[Start of Attachment]

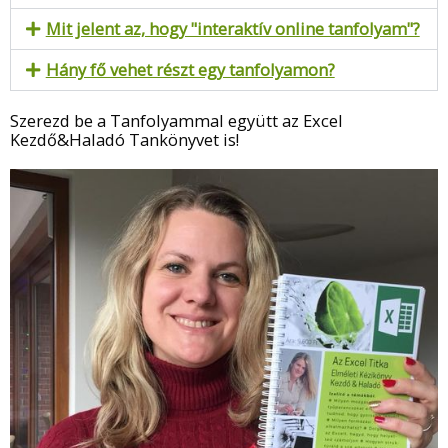
Mit jelent az, hogy "interaktív online tanfolyam"?
Hány fő vehet részt egy tanfolyamon?
Szerezd be a Tanfolyammal együtt az Excel
Kezdő&Haladó Tankönyvet is!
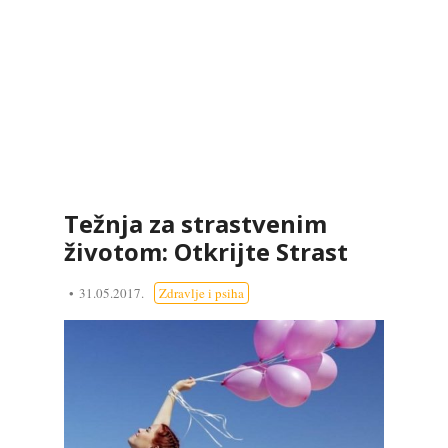
Težnja za strastvenim
životom: Otkrijte Strast
31.05.2017.
Zdravlje i psiha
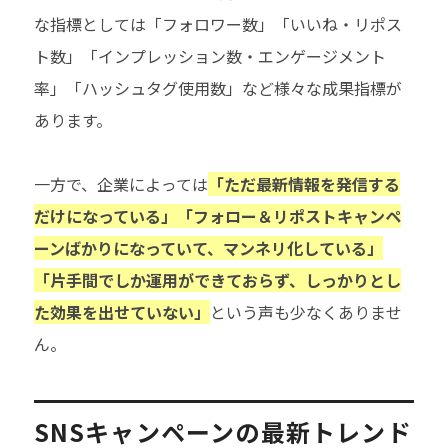
な指標としては「フォロワー数」「いいね・リポス
ト数」「インプレッション数・エンゲージメント
率」「ハッシュタグ使用数」など様々な成果指標が
あります。
一方で、企業によっては
「ただ最新情報を発信する
だけになっている」「フォロー＆リポストキャンペ
ーンばかりになっていて、マンネリ化している」
「片手間でしか運用ができておらず、しっかりとし
た効果を出せていない」
という声も少なくありませ
ん。
SNSキャンペーンの最新トレンド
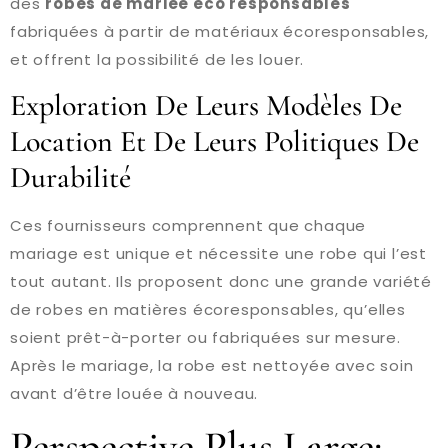
des
robes de mariee eco responsables
fabriquées à partir de matériaux écoresponsables,
et offrent la possibilité de les louer.
Exploration De Leurs Modèles De
Location Et De Leurs Politiques De
Durabilité
Ces fournisseurs comprennent que chaque
mariage est unique et nécessite une robe qui l’est
tout autant. Ils proposent donc une grande variété
de robes en matières écoresponsables, qu’elles
soient prêt-à-porter ou fabriquées sur mesure.
Après le mariage, la robe est nettoyée avec soin
avant d’être louée à nouveau.
Perspective Plus Large:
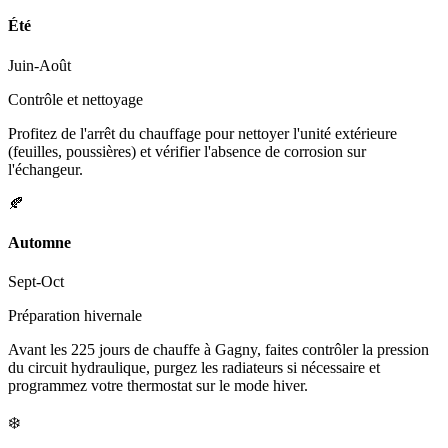
Été
Juin-Août
Contrôle et nettoyage
Profitez de l'arrêt du chauffage pour nettoyer l'unité extérieure
(feuilles, poussières) et vérifier l'absence de corrosion sur
l'échangeur.
🍂
Automne
Sept-Oct
Préparation hivernale
Avant les 225 jours de chauffe à Gagny, faites contrôler la pression
du circuit hydraulique, purgez les radiateurs si nécessaire et
programmez votre thermostat sur le mode hiver.
❄️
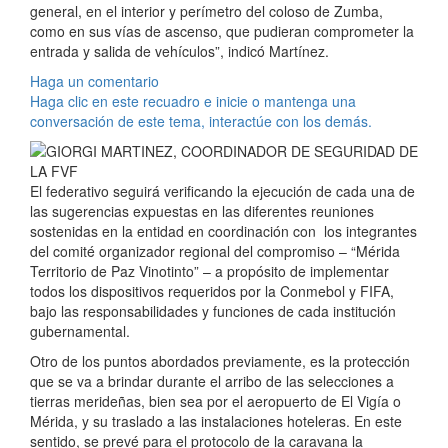
general, en el interior y perímetro del coloso de Zumba,
como en sus vías de ascenso, que pudieran comprometer la
entrada y salida de vehículos”, indicó Martínez.
Haga un comentario
Haga clic en este recuadro e inicie o mantenga una
conversación de este tema, interactúe con los demás.
El federativo seguirá verificando la ejecución de cada una de
las sugerencias expuestas en las diferentes reuniones
sostenidas en la entidad en coordinación con los integrantes
del comité organizador regional del compromiso – “Mérida
Territorio de Paz Vinotinto” – a propósito de implementar
todos los dispositivos requeridos por la Conmebol y FIFA,
bajo las responsabilidades y funciones de cada institución
gubernamental.
Otro de los puntos abordados previamente, es la protección
que se va a brindar durante el arribo de las selecciones a
tierras merideñas, bien sea por el aeropuerto de El Vigía o
Mérida, y su traslado a las instalaciones hoteleras. En este
sentido, se prevé para el protocolo de la caravana la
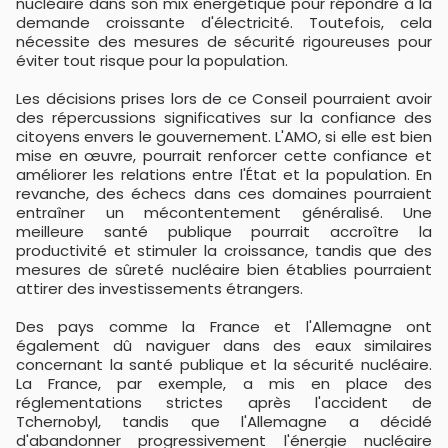
nucléaire dans son mix énergétique pour répondre à la
demande croissante d'électricité. Toutefois, cela
nécessite des mesures de sécurité rigoureuses pour
éviter tout risque pour la population.
Les décisions prises lors de ce Conseil pourraient avoir
des répercussions significatives sur la confiance des
citoyens envers le gouvernement. L'AMO, si elle est bien
mise en œuvre, pourrait renforcer cette confiance et
améliorer les relations entre l'État et la population. En
revanche, des échecs dans ces domaines pourraient
entraîner un mécontentement généralisé. Une
meilleure santé publique pourrait accroître la
productivité et stimuler la croissance, tandis que des
mesures de sûreté nucléaire bien établies pourraient
attirer des investissements étrangers.
Des pays comme la France et l'Allemagne ont
également dû naviguer dans des eaux similaires
concernant la santé publique et la sécurité nucléaire.
La France, par exemple, a mis en place des
réglementations strictes après l'accident de
Tchernobyl, tandis que l'Allemagne a décidé
d'abandonner progressivement l'énergie nucléaire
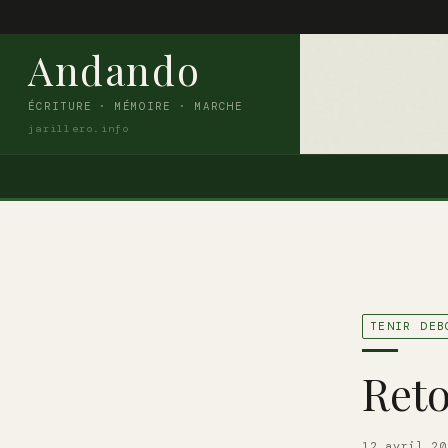
Andando
ÉCRITURE · MÉMOIRE · MARCHE
jarillero.info
TENIR DEB
Ret
12 avril 20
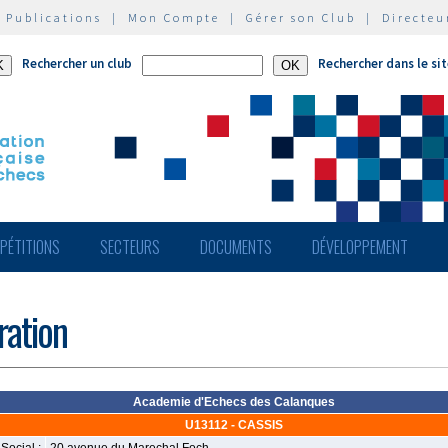
|
Publications
|
Mon Compte
|
Gérer son Club
|
Directeu
Rechercher un club
Rechercher dans le si
PÉTITIONS
SECTEURS
DOCUMENTS
DÉVELOPPEMENT
ération
Academie d'Echecs des Calanques
U13112 - CASSIS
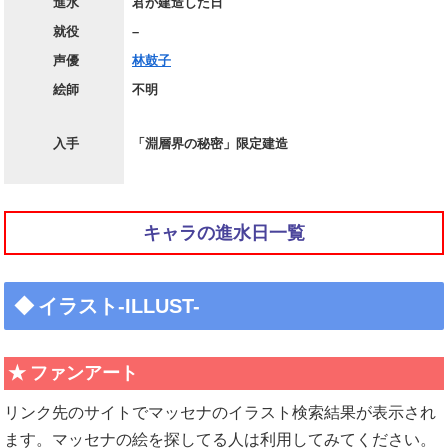
進水
君が建造した日
就役
–
声優
林鼓子
絵師
不明
入手
「淵層界の秘密」限定建造
キャラの進水日一覧
イラスト-ILLUST-
ファンアート
リンク先のサイトでマッセナのイラスト検索結果が表示され
ます。マッセナの絵を探してる人は利用してみてください。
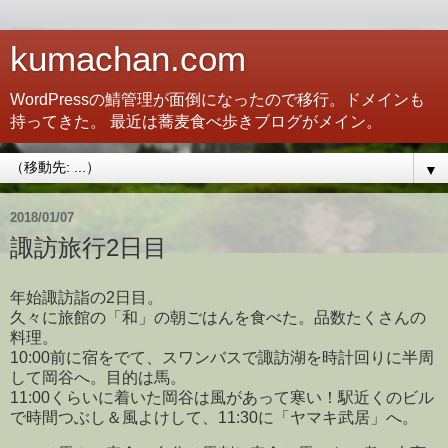
kumachan.com
WordPressの鯖管理が面倒になったので移行。ドメインも
持ってきた。 最近は蕎麦食べ歩きブログがメイン。
▼
2018/01/07
諏訪旅行2日目
年始諏訪詣の2日目。
久々に旅館の「和」の朝ごはんを食べた。品数たくさんの
料理。
10:00前に宿をでて、スワンバスで諏訪湖を時計回りに半周
して岡谷へ。目的は馬。
11:00くらいに着いた岡谷は風があって寒い！駅近くのビル
で時間つぶし＆風よけして、11:30に「ヤマキ武居」へ。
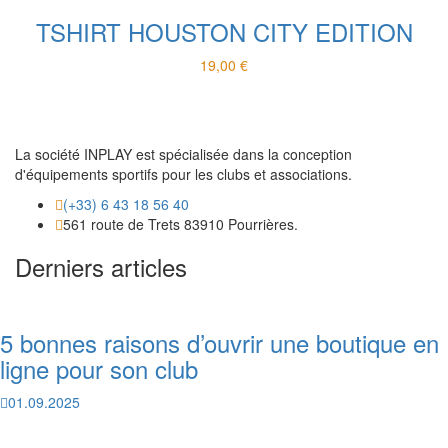
TSHIRT HOUSTON CITY EDITION
19,00
€
La société INPLAY est spécialisée dans la conception
d'équipements sportifs pour les clubs et associations.
(+33) 6 43 18 56 40
561 route de Trets 83910 Pourrières.
Derniers articles
5 bonnes raisons d’ouvrir une boutique en
ligne pour son club
01.09.2025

[End of Attachment]

How to complete this task => In the material, find each line with the word "Mérida" and list it.

Answer to this exercise =>
del comité organizador regional del compromiso – “Mérida
Mérida, y su traslado a las instalaciones hoteleras. En este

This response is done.